About the Author
View more articles by Dagyum Ji
Dagyum Ji is a senior NK News correspondent based in Seoul. She previously worked for Reuters TV.
North Korea and the U.S. are currently engaged in “behind-the-scenes” discussions on a third summit between President Donald Trump and DPRK leader Kim Jong Un, South Korean President Moon Jae-in said on Wednesday.
Stressing the willingness of North Korean leader Kim Jong Un and U.S. President Donald Trump to meet despite there having been no official dialogue between the two countries, Moon appeared to confirm that some talks are talking place between the two sides.
“Both sides have been engaged in dialogue in regard to a third summit,” the South Korean President said in a joint interview with six news agencies.
“It’s noteworthy that the behind-the-scenes talks have been preceded by the mutual understanding of each other’s position gained through the Hanoi summit.”
The resumption of nuclear negotiations between the North and the U.S., he said, would serve to take the current peace process on the peninsula to the “next level.”
“I believe everything has now fallen into place for that to happen.”
Seoul and Pyongyang, the President continued, have also continued dialogue through “diverse channels to sustain inter-Korean talks,” reiterating his commitment to meet the North Korean leader “at any given moment without being restrained by time, place or formalities.”
“Dialogue and efforts for dialogue are crucial factors in the peace process on the Korean peninsula,” he said. “That’s because complete denuclearization and a permanent peace regime on the peninsula are tasks that cannot be achieved overnight.”
Moon also denied claims that the current situation was a “stalemate in the peace process… just because the pace has remained slow,” citing a recent exchange of letters between Trump and Kim and the North’s sending of a condolence message following the death of former South Korean First Lady Lee Hee-ho.
“All of this sends a meaningful message,” he said, adding that Kim’s reaffirmation of his commitment to engage in dialogue at last week’s summit with Chinese President Xi Jinping also “backs up this analysis.”
The South Korean government previously expressed its view that Xi’s visit to the North could serve as a way to “create new momentum amid a lull” following the Hanoi summit.
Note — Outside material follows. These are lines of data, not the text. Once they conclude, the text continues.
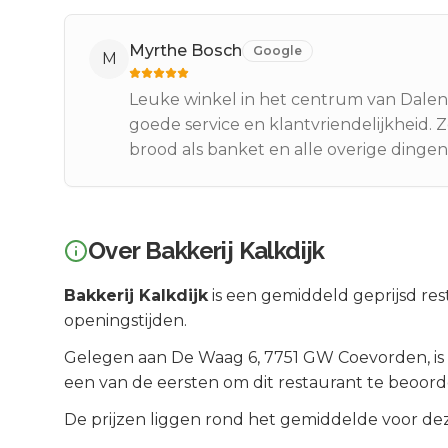
Myrthe Bosch
Google
M
Leuke winkel in het centrum van Dalen.
goede service en klantvriendelijkheid. 
brood als banket en alle overige dinge
Over
Bakkerij Kalkdijk
Bakkerij Kalkdijk
is een
gemiddeld geprijsd
res
openingstijden.
Gelegen aan
De Waag 6
, 7751 GW
Coevorden
, is
een van de eersten om dit restaurant te beoord
De prijzen liggen rond het gemiddelde voor dez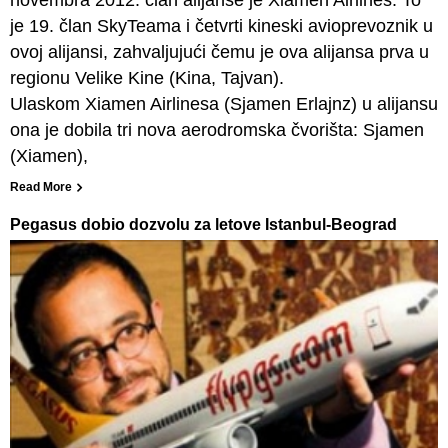
novembra 2012. član alijanse je Xiamen Airlines. To
je 19. član SkyTeama i četvrti kineski avioprevoznik u
ovoj alijansi, zahvaljujući čemu je ova alijansa prva u
regionu Velike Kine (Kina, Tajvan).
Ulaskom Xiamen Airlinesa (Sjamen Erlajnz) u alijansu
ona je dobila tri nova aerodromska čvorišta: Sjamen
(Xiamen),
Read More
Pegasus dobio dozvolu za letove Istanbul-Beograd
Moon is set to meet the Chinese President and be debriefed on the recent summit in Pyongyang on the sidelines of this week’s G20 summit in Osaka.
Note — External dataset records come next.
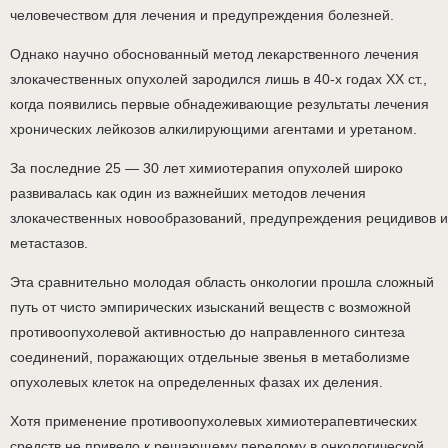
человечеством для лечения и предупреждения болезней.
Однако научно обоснованный метод лекарственного лечения
злокачественных опухолей зародился лишь в 40-х годах XX ст.,
когда появились первые обнадеживающие результаты лечения
хронических лейкозов алкилирующими агентами и уретаном.
За последние 25 — 30 лет химиотерапия опухолей широко
развивалась как один из важнейших методов лечения
злокачественных новообразований, предупреждения рецидивов и
метастазов.
Эта сравнительно молодая область онкологии прошла сложный
путь от чисто эмпирических изысканий веществ с возможной
противоопухолевой активностью до направленного синтеза
соединений, поражающих отдельные звенья в метаболизме
опухолевых клеток на определенных фазах их деления.
Хотя применение противоопухолевых химиотерапевтических
средств не привело к решающему перелому в онкологической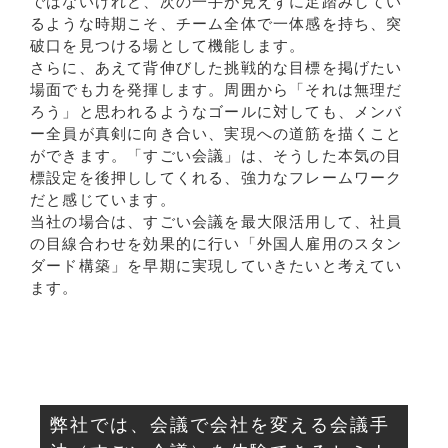
ではないけれど、次の一手が見えずに足踏みしてい
るような時期こそ、チーム全体で一体感を持ち、突
破口を見つける場として機能します。
さらに、あえて背伸びした挑戦的な目標を掲げたい
場面でも力を発揮します。周囲から「それは無理だ
ろう」と思われるようなゴールに対しても、メンバ
ー全員が真剣に向き合い、実現への道筋を描くこと
ができます。「すごい会議」は、そうした本気の目
標設定を後押ししてくれる、強力なフレームワーク
だと感じています。
当社の場合は、すごい会議を最大限活用して、社員
の目線合わせを効果的に行い「外国人雇用のスタン
ダード構築」を早期に実現していきたいと考えてい
ます。
弊社では、会議で会社を変える会議手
As one of the measures to make a breakthrough in the current nuclear deadlock, Moon suggested that the North should move beyond the “passive stance” seen since February’s no-deal second summit in Hanoi.
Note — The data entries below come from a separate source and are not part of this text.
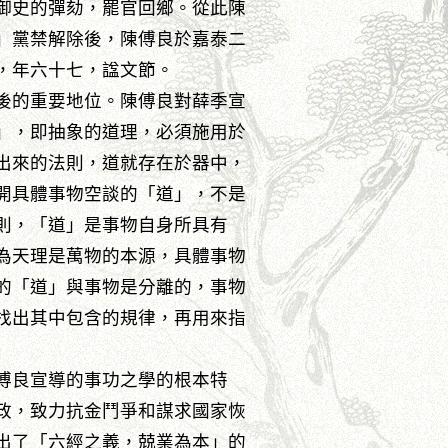
御史的彈劾，罷官回鄉。從此陳
」黨禁解除後，陳傅良於嘉泰二
世，年六十七，諡文節。
後的重要地位。陳傅良對薛季宣
」，即抽象的道理，必須施用於
出來的法則，道就存在於器中，
開具體事物空談的「道」，不是
則，「道」是事物自身所具有
為天理是萬物的本源，具體事物
的「道」與事物是分離的，事物
找出其中包含的規律，再用來指
傅良宣導的事功之學的根本特
政，致力抗金鬥爭和謀求國家恢
出了「六經之義，兢業為本」的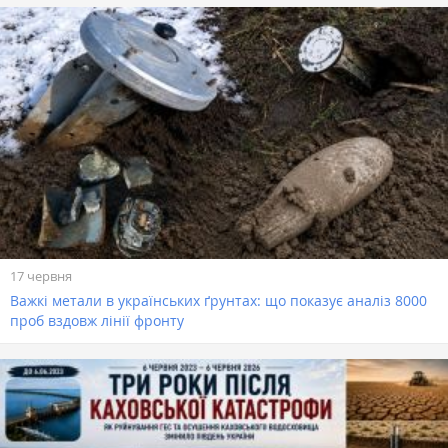
17 червня
Важкі метали в українських ґрунтах: що показує аналіз 8000
проб вздовж лінії фронту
The DPRK must also “strive to reach agreements in future negotiations while carrying out past promises,” he continued, explaining those steps would “help it win the trust of the international community.”
To “convince the international community of its willingness for complete nuclear dismantlement,” Moon said Pyongyang must re-engage in dialogue “at the earliest date possible.”
“By responding to the U.S. proposal for working-level negotiations, it can also show its determination to denuclearize.”
Last week also saw U.S. Secretary of State Mike Pompeo say Washington is “literally prepared to go at a moment’s notice” if Pyongyang suggests it is open to working-level talks.
Should DPRK-U.S. nuclear negotiations continue in earnest, Moon said, the “key to the negotiations will be to determine what kind of measures that the North will have to complete to say that substantive denuclearization has been achieved.”
Pyongyang and Washington, he continued, will need to decide at what stage both sides can describe North Korea as “having reached an irreversible stage” of denuclearization.
“It will be linked to the definition of denuclearization being clarified, upon which an agreement was not reached at the Hanoi summit,” he said.
It “would be possible to say that the denuclearization of North Korea has entered an irreversible stage,” Moon continued, if all the nuclear facilities in Yongbyon complex, including the plutonium reprocessing and uranium enrichment facilities, are “completely demolished and verified.”
“Although an agreement was not reached last time in Hanoi, I expect that there will be substantive progress if the two sides continue negotiations based on what was discussed in Singapore and Hanoi.”
Both sides have, the South Korean President reiterated, “already reached an agreement on the ultimate goal of denuclearization talks,” and that the two sides understand that “complete denuclearization” will need to be exchanged for security guarantees and the termination of hostile relations.
The current task is to “decide how to implement the promises made to each other: the procedures and sequencing,” he said.
In the interview, Moon stressed his view that Kim has the determination to “move from the past to the future by opting for economic development instead of a nuclear arsenal.”
Kim repeatedly expressed his intention to “finalize the denuclearization process as soon as possible and to concentrate on economic development” during three inter-Korean summits last year, he said.
Through those meetings, Moon said he sensed that Kim is “quite a flexible yet resolute person.”
“I look forward to Chairman Kim demonstrating this kind of flexible determination during denuclearization negotiations as well, and I believe this can be possible,” he said, adding that the international community should seek to create an environment where North Korea can feel secure enough to relinquish its nuclear weapons.
“I think creating a security environment where Chairman Kim can decisively act on nuclear dismantlement without worries is the fastest way to achieve denuclearization diplomatically.”